Écrit par : Vincent | 22/09/2011
Film sublime en effet, dont les qualités mentionnées plus haut le rapproche en effet des plus beaux classiques du genre. Louons le fait que le western se féminise enfin avec Reichardt (et bientôt Stowe si j'ai bien compris) et de se prendre à imaginer des films d'autres cinéastes propices à embrasser les grands espaces, comme Katheryn Bigelowe pour ne citer qu'elle.
Écrit par : princécranoir | 25/09/2011
Bonjour, Prince, c'est marrant j'ai aussi pensé à Bigelow pour un western, son premier long, "Au frontières de l'aube" était très proche par son esthétique. Si elle se décide, ça sera certainement très différent du film de Reichardt :)
Écrit par : Vincent | 27/09/2011
Je trouve votre texte très beau, et vous ravivez exactement l'émerveillement éprouvé devant un certain fondu enchaîné. Sinon j'ignorais que Madeleine Stowe réalisait un western, c'est intrigant...

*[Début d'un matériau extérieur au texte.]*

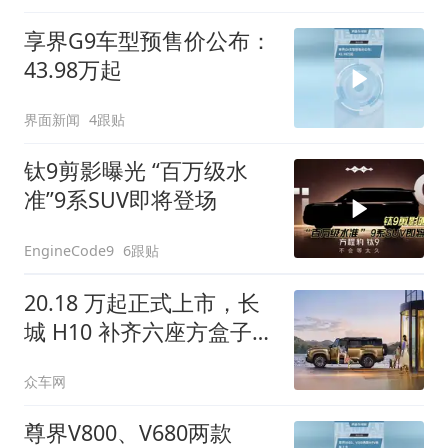
享界G9车型预售价公布：
43.98万起
界面新闻
4跟贴
钛9剪影曝光 “百万级水
准”9系SUV即将登场
6跟贴
EngineCode9
20.18 万起正式上市，长
城 H10 补齐六座方盒子市
场短板
众车网
尊界V800、V680两款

Écrit par : D&D | 12/10/2011
Bonjour, et merci, D&D. Le projet de madeleine Stowe, je suis tombé dessus en faisant des recherches sur les femmes réalisatrices de western. Je ne sais pas si le film est fini ni quand il doit sortir. A suivre, comme on dit !

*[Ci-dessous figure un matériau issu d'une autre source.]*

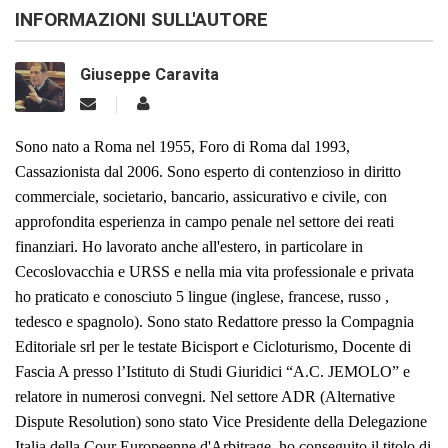
INFORMAZIONI SULL'AUTORE
Giuseppe Caravita
Sono nato a Roma nel 1955, Foro di Roma dal 1993,
Cassazionista dal 2006. Sono esperto di contenzioso in
diritto
commerciale, societario, bancario, assicurativo e civile, con
a
pprofondita esperienza in campo penale nel settore dei reati
finanziari. Ho lavorato anche all'estero, in particolare in
Cecoslovacchia
e
URSS e nella mia vita professionale e privata
ho praticato e conosciuto 5 lingue (inglese, francese, russo ,
tedesco e spagnolo). Sono stato
Redattore presso la Compagnia
Editoriale srl per le testate Bicisport e Cicloturismo, Docente di
Fascia A presso l’Istituto di Studi Giuridici “A.C. JEMOLO” e
relatore in numerosi convegni. Nel settore ADR (Alternative
Dispute Resolution) sono stato Vice Presidente della Delegazion
e
Italia della Cour Europeenne d'Arbitrage, ho conseguito il titolo di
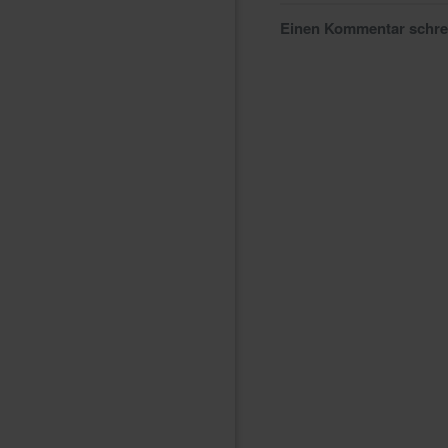
Einen Kommentar schr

Écrit par : Vincent | 13/10/2011
Bonjour
C'est vrai que, d'habitude, j'aime bien, quand je vais au cinéma, avoir sous les yeux une oeuvre "de détente" avec un début, un milieu et une fin... (ce qui n'était pas le cas de ce western - pour la fin en tout cas).
Après, c'est vrai que ça peut être le cas de bien d'autres films qui présentent juste une "tranche de vie". Mais, par exemple au hasard, dans L'Exercice de l'Etat qui vient de sortir, je trouve bien davantage matières à réflexion(s) que dans La dernière piste, personnellement..
(s) Ta d loi du cine, "squatter" chez Dasola
Écrit par : ta d loi cu cine | 04/11/2011
Bonsoir, Désolé, je mets du temps, en ce moment, je me pose peu sur mon blog...
Moi, il me semble que la découverte de l'arbre, c'est une assez jolie fin, ouverte certes mais une fin.
Matière à réflexion, je ne sais pas. On dit du bien de ce film.
Écrit par : Vincent | 09/11/2011
Complètement en accord avec ta belle critique !
Je rejoins ton avis à 100% sur ce très très beau film :
http://ilaose.blogspot.com/2011/12/la-derniere-piste.html
Écrit par : Rémi | 15/02/2012
Merci, Rémi, je crois que ceux qui ont fait l'effort d'aller voir ce film (c'est Edouard qui m'a incité à le faire) ont été conquis même s'il n'est pas d'un abord facile (faut se laisser un peu aller).